Marines could also be brought in by helicopter, but parachuting is quieter, he said.

"We can cut down risks," he said. "This is another means to put somebody into a situation."

Once among the most violent areas in Iraq, Anbar province has now become one of the most quiet, so much so that the Marines could do the training here. 

Marine recon units had completed some jumps in the past using the MC-5 chute, but the new chute is more versatile and more forgiving than the MC-5, Stueber said. The MC-5 parachute could be used in only two configurations, for static line jumps and for free fall jumps. 

In a static line jump, the parachute release is attached to a static line in the aircraft that automatically deploys the chute when the jumper exits the plane.

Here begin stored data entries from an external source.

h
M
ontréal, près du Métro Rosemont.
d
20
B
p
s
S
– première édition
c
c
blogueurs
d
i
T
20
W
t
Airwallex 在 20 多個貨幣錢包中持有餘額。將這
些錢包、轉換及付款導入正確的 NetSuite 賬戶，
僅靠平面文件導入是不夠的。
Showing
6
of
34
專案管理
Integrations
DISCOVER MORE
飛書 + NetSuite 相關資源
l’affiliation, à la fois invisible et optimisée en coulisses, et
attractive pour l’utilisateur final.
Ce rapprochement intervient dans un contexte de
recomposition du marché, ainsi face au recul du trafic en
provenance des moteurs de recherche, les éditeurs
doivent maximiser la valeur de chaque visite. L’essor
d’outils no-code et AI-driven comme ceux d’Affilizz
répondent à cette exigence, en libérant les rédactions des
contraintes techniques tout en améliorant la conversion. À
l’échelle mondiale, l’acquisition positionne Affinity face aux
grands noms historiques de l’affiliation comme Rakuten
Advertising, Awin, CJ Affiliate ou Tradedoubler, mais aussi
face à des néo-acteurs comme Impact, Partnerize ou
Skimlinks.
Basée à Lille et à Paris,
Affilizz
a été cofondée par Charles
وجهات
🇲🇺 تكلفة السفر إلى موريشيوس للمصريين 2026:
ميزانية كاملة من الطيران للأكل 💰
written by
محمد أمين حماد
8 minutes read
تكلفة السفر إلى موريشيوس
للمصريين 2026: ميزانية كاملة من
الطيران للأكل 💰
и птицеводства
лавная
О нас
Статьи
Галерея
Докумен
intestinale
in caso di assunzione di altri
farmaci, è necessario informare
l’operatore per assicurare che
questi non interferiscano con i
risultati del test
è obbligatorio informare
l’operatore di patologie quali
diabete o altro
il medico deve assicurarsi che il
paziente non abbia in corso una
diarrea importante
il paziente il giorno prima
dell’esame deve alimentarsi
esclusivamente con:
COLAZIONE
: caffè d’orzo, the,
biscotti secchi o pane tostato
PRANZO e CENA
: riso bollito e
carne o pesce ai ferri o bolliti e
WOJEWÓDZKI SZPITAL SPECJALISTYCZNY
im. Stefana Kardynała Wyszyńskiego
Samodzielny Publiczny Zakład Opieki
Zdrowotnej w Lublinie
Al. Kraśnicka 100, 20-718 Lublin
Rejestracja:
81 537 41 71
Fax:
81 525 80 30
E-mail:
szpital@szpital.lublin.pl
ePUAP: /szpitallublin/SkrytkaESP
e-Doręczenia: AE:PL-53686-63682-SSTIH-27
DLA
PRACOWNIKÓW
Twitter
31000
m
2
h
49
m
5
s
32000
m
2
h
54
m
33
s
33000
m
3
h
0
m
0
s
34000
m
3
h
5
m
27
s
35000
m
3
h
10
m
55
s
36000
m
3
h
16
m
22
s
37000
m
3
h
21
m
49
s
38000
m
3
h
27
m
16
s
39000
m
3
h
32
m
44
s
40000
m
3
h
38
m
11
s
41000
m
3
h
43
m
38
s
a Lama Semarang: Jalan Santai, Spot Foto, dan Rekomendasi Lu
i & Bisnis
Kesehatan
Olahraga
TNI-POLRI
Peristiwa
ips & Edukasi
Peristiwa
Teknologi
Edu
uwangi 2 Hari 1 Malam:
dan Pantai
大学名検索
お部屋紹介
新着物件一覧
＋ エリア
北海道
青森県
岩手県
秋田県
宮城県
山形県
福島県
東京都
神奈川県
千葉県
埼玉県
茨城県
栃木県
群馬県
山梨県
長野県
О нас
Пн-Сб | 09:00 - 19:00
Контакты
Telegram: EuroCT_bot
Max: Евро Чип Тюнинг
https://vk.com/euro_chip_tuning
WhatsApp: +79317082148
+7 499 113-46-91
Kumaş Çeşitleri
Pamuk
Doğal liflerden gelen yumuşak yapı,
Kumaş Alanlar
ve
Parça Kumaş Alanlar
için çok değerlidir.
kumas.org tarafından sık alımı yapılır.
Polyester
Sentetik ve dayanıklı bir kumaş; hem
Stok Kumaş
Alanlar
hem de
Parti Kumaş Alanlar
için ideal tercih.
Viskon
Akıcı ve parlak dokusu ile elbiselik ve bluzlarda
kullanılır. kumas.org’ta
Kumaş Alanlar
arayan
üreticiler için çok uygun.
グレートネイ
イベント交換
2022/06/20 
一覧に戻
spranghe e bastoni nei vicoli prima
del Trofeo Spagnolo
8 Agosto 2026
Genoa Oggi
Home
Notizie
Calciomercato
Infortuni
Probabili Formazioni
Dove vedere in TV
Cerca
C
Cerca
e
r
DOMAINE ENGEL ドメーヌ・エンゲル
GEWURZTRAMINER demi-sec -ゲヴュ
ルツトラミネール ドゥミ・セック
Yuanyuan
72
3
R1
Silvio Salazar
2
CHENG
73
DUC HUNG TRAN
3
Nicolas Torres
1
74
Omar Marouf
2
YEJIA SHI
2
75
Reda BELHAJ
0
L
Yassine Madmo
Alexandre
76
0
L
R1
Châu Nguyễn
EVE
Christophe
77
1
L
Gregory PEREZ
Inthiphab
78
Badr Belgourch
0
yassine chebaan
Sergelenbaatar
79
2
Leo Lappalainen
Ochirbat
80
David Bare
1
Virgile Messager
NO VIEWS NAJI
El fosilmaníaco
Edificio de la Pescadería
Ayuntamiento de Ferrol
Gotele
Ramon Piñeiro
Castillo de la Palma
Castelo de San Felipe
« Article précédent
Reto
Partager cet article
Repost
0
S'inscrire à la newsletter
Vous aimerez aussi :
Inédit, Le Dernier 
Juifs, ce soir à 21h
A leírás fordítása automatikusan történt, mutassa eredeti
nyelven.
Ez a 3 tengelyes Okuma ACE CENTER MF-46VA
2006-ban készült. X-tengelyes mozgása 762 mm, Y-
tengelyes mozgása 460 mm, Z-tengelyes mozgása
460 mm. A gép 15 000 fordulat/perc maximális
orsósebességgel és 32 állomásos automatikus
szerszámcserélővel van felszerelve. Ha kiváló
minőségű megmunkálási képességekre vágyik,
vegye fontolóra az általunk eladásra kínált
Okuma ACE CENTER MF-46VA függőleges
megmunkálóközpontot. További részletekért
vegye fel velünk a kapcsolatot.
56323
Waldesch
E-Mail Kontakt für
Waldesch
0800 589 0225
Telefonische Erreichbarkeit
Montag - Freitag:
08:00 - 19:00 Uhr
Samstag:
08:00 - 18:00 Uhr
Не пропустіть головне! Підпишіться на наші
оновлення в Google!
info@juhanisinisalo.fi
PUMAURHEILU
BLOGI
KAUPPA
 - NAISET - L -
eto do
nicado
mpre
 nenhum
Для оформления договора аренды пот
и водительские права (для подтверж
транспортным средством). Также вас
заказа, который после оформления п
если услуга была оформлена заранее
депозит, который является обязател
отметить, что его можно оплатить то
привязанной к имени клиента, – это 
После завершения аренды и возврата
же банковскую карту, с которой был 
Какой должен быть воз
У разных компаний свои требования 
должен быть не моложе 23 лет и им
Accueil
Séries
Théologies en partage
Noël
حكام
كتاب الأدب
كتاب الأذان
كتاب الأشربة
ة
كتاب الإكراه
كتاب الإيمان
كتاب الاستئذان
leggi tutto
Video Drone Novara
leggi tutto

In free fall, a jumper leaves the plane and then hand-deploys his parachute at a certain altitude.

The new parachute can be used in four different configurations: free fall, hand-deployed with an attached pilot chute; free fall, hand-deployed with a drogue chute; double bag static line in which the bag contains a pilot chute and the main chute; and static line with a drogue chute.

Pilot and drogue chutes are auxiliary chutes used to deploy main or reserve parachutes.

"It’s an incredible piece of gear. Now instead of several different types of chutes in the paraloft, we have just one," Lt. Col. William Seely, 3rd Recon Battalion’s commander, said Wednesday.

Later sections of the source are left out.